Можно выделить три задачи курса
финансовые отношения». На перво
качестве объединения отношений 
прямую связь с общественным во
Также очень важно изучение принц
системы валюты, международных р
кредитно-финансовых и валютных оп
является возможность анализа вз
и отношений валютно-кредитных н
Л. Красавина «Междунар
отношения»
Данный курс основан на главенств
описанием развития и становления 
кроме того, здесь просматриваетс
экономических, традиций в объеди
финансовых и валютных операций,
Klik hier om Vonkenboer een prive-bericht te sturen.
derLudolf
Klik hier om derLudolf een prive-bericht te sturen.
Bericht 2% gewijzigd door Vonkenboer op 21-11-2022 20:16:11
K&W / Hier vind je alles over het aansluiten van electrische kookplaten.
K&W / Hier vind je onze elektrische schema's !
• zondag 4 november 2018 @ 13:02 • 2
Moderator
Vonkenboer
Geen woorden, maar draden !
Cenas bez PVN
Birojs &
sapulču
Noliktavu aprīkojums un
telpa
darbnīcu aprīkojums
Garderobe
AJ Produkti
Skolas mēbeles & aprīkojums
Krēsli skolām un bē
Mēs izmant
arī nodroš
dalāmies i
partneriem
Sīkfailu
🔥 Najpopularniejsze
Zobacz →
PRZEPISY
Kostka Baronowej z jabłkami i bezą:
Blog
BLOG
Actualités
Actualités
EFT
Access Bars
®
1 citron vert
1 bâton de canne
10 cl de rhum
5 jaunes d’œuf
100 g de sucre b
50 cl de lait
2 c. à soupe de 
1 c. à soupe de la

------------

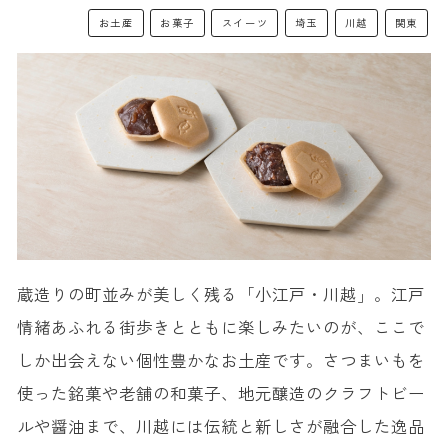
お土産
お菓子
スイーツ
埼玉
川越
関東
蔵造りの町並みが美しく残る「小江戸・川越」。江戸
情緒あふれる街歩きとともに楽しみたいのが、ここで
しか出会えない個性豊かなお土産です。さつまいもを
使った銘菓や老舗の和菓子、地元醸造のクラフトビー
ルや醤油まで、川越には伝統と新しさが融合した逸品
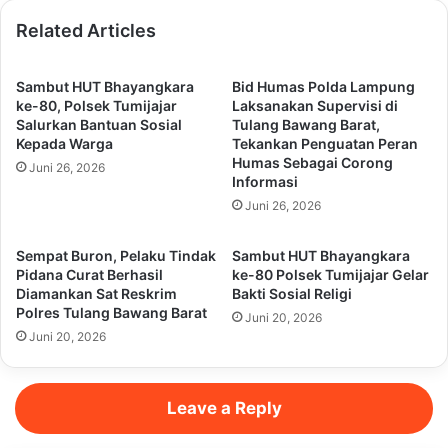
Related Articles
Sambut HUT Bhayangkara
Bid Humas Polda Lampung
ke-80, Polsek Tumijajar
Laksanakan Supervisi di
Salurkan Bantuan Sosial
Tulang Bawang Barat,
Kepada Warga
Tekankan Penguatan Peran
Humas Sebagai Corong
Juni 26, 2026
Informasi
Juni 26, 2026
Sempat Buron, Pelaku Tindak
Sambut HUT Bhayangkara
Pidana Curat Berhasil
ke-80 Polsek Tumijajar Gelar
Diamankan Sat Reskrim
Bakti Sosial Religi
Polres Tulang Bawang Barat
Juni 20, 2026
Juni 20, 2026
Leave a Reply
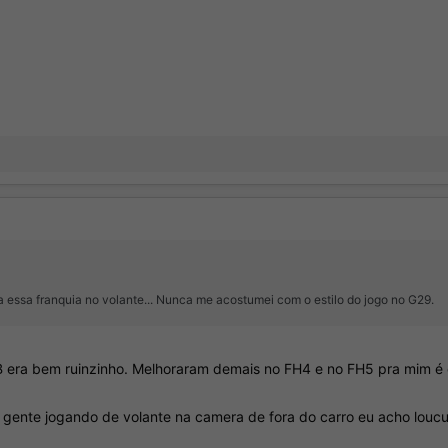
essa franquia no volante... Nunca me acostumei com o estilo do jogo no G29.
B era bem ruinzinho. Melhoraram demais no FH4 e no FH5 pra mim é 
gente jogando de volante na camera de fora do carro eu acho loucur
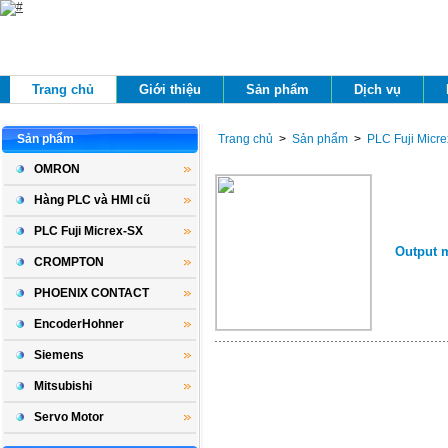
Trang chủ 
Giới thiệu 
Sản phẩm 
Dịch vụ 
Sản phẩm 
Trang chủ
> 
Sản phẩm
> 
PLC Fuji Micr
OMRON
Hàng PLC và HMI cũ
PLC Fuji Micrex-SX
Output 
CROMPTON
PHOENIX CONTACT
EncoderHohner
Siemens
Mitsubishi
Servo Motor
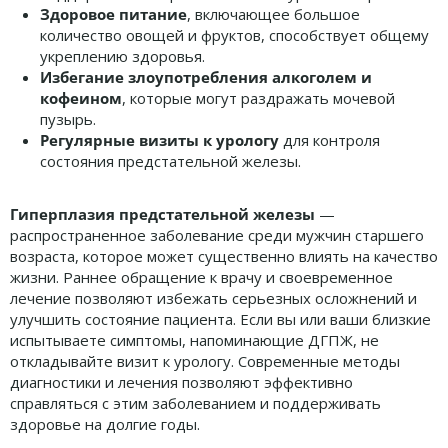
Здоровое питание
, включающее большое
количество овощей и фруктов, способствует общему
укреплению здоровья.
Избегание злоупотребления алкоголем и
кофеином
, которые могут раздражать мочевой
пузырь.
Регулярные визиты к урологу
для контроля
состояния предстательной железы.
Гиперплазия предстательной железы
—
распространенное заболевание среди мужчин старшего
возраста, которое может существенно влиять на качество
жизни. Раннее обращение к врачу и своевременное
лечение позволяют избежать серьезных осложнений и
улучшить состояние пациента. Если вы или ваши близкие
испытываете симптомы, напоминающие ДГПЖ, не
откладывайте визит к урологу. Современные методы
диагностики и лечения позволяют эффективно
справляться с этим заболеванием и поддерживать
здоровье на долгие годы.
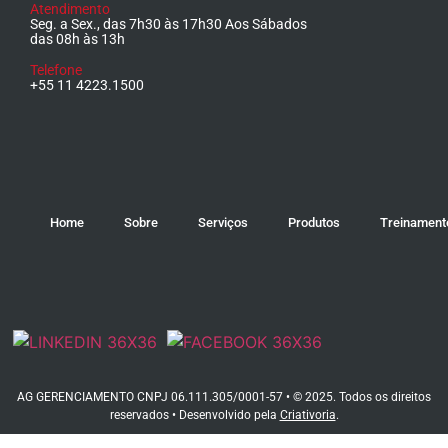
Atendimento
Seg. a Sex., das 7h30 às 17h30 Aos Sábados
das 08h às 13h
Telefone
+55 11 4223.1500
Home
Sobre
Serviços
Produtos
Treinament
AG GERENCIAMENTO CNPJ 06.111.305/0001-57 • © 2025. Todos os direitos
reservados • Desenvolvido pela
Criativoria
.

------------

=== ABOUT THIS TASK ===
Look above for the line with "Diamankan Sat Reskrim"; quote it and every line after it, stopping after the line with "Здоровое питание", exactly, with nothing added and without pictures.

=== EXERCISE RESULT ===
Diamankan Sat Reskrim
Bakti Sosial Religi
Polres Tulang Bawang Barat
Juni 20, 2026
Juni 20, 2026
Leave a Reply
essa franquia no volante... Nunca me acostumei com o estilo do jogo no G29.
B era bem ruinzinho. Melhoraram demais no FH4 e no FH5 pra mim é 
gente jogando de volante na camera de fora do carro eu acho loucur
Trang chủ 
Giới thiệu 
Sản phẩm 
Dịch vụ 
Sản phẩm 
Trang chủ
> 
Sản phẩm
> 
PLC Fuji Micr
OMRON
Hàng PLC và HMI cũ
PLC Fuji Micrex-SX
Output 
CROMPTON
PHOENIX CONTACT
EncoderHohner
Siemens
Mitsubishi
Servo Motor
Здоровое питание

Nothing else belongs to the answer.